GSB will focus on funding for ISPIRG and Campustown Student Association
November 17, 2004
Two groups whose bills have already created lengthy discussion in the Government of the Student Body will be involved in more debates Wednesday, making for what some GSB officials said will be a long night.
Bills involving the Iowa Student Public Interest Research Group and the Campustown Student Association will be discussed at Wednesday’s GSB Senate meeting.
If passed, one bill would give ISPIRG nearly $3,000 in funding and make it a student-funded office of GSB.
ISPIRG is a nonpartisan group that brings students’ interests and concerns with societal problems to legislative bodies. This semester, ISPIRG sponsored the New Voters Project.
Chelsea Lepley, president of ISPIRG, said the GSB finance committee had encouraged the group last week to pursue becoming a student-funded office, which would put it under different regulations than other student groups and give them priority attention in the allocation process. But Monday night, members of the finance committee voted 5-4 against supporting ISPIRG as student-funded office.
“I voted no because I think it’s best to leave it in the middle of the road,” said Andrea Smook, Richardson Court Association senator and finance committee member. “I think this is an issue senate should decide for itself.”
Jeremy Schweitzer, at-large member of the finance committee, said he disagreed with the committee’s decision to not make a recommendation because it is an issue on which the committee should take a stand.
“We’ve been telling them 12 million things, and we need to start forcing some decisions,” he said.
Speaker of the Senate Henry Alliger said discussion about the group isn’t giving a view on what direction the discussion of these bills will take.
“There is a full third of the senate that is very supportive of ISPIRG, but there is also a small group that nothing will change their minds about the negative aspects,” Alliger said. “The majority of the senate is in the middle, either waiting to be convinced or arguing with themselves over the group’s merits.”
Alliger said one concern is that senators don’t know what benefits a full-time campus organizer would bring — a component Lepley said is essential for the group.

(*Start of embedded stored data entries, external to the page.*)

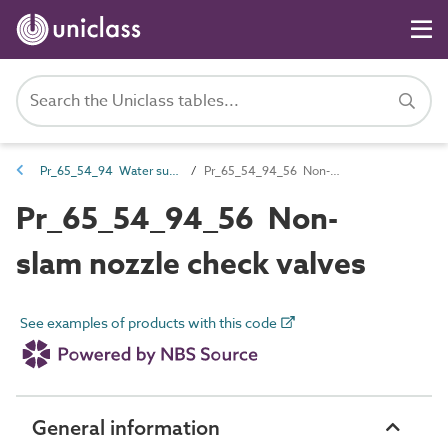
Pr_65_54_94 Water supply and wastewater valves
Pr_65_54_94_56 Non-slam nozzle check valves
Pr_65_54_94_56 Non-
slam nozzle check valves
See examples of products with this code
General information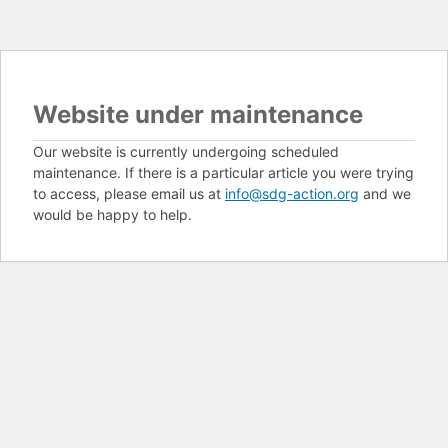
Website under maintenance
Our website is currently undergoing scheduled
maintenance. If there is a particular article you were trying
to access, please email us at
info@sdg-action.org
and we
would be happy to help.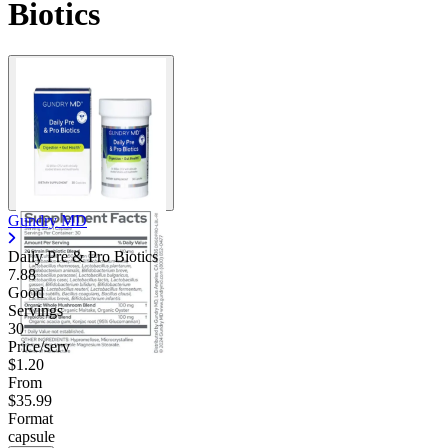
Biotics
Contact Support
Gundry MD
Daily Pre & Pro Biotics
7.88
Good
Servings
30
Price/serv
$1.20
From
$35.99
Format
capsule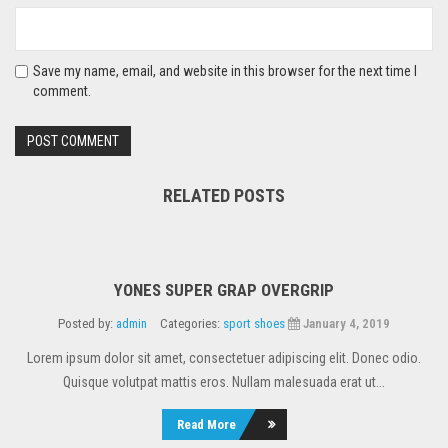
Save my name, email, and website in this browser for the next time I
comment.
RELATED POSTS
YONES SUPER GRAP OVERGRIP
Posted by:
admin
Categories:
sport shoes
January 4, 2019
Lorem ipsum dolor sit amet, consectetuer adipiscing elit. Donec odio.
Quisque volutpat mattis eros. Nullam malesuada erat ut...
Read More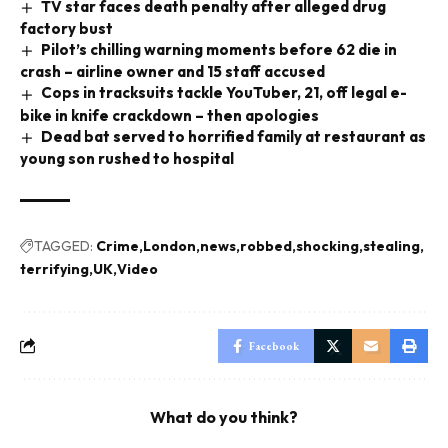
TV star faces death penalty after alleged drug
factory bust
Pilot’s chilling warning moments before 62 die in
crash – airline owner and 15 staff accused
Cops in tracksuits tackle YouTuber, 21, off legal e-
bike in knife crackdown – then apologies
Dead bat served to horrified family at restaurant as
young son rushed to hospital
TAGGED:
Crime
London
news
robbed
shocking
stealing
terrifying
UK
Video
Facebook
What do you think?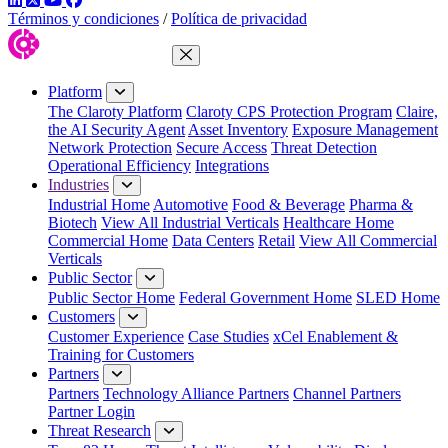
Términos y condiciones
/
Política de privacidad
Close Menu
Platform
The Claroty Platform
Claroty CPS Protection Program
Claire,
the AI Security Agent
Asset Inventory
Exposure Management
Network Protection
Secure Access
Threat Detection
Operational Efficiency
Integrations
Industries
Industrial Home
Automotive
Food & Beverage
Pharma &
Biotech
View All Industrial Verticals
Healthcare Home
Commercial Home
Data Centers
Retail
View All Commercial
Verticals
Public Sector
Public Sector Home
Federal Government Home
SLED Home
Customers
Customer Experience
Case Studies
xCel Enablement &
Training for Customers
Partners
Partners
Technology Alliance Partners
Channel Partners
Partner Login
Threat Research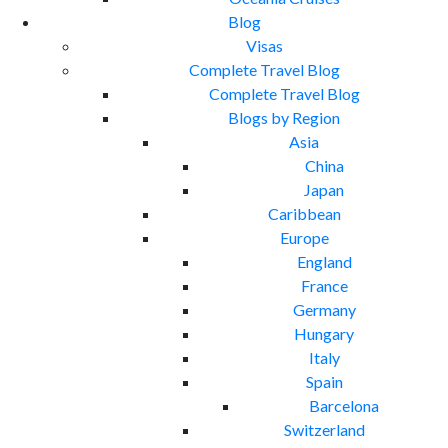
Blog
Visas
Complete Travel Blog
Complete Travel Blog
Blogs by Region
Asia
China
Japan
Caribbean
Europe
England
France
Germany
Hungary
Italy
Spain
Barcelona
Switzerland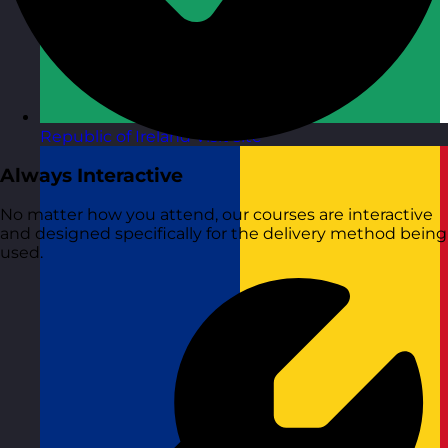
Republic of Ireland
Visit site
Always Interactive
No matter how you attend, our courses are interactive
and designed specifically for the delivery method being
used.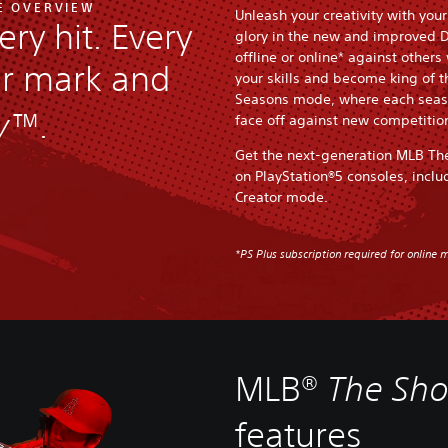
E OVERVIEW
Unleash your creativity with you
ery hit. Every
glory in the new and improved 
offline or online* against others
ur mark and
your skills and become king of 
Seasons mode, where each seaso
w™
.
face off against new competitio
Get the next-generation MLB Th
on PlayStation®5 consoles, inclu
Creator mode.
*PS Plus subscription required for online m
MLB®
The Sh
features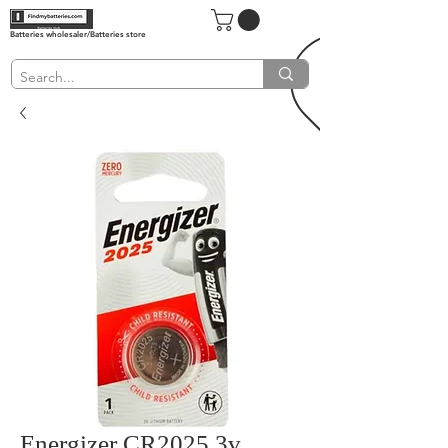
Batteries wholesaler/Batteries store
Energizer CR2025 3v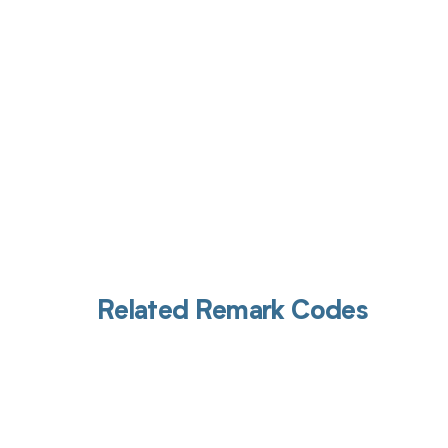
Related Remark Codes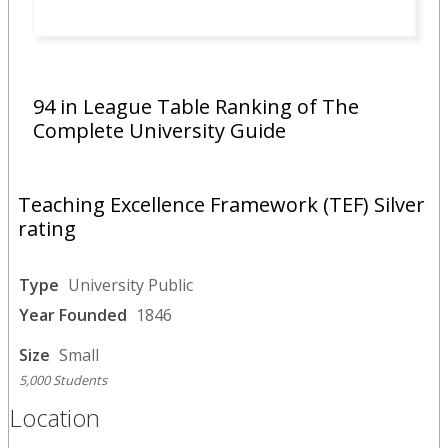
94 in League Table Ranking of The
Complete University Guide
Teaching Excellence Framework (TEF) Silver
rating
Type
University Public
Year Founded
1846
Size
Small
5,000 Students
Location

When the bill for ISPIRG funding went to the GSB finance committee two weeks ago, nearly $15,000 that would have gone to pay for a full-time campus organizer was cut.
A bill that would establish a senate seat for a member of the newly formed Campustown Student Association was defeated last week, but College of Business Senator David Stout, who voted no, said he or someone else will most likely reintroduce it Wednesday.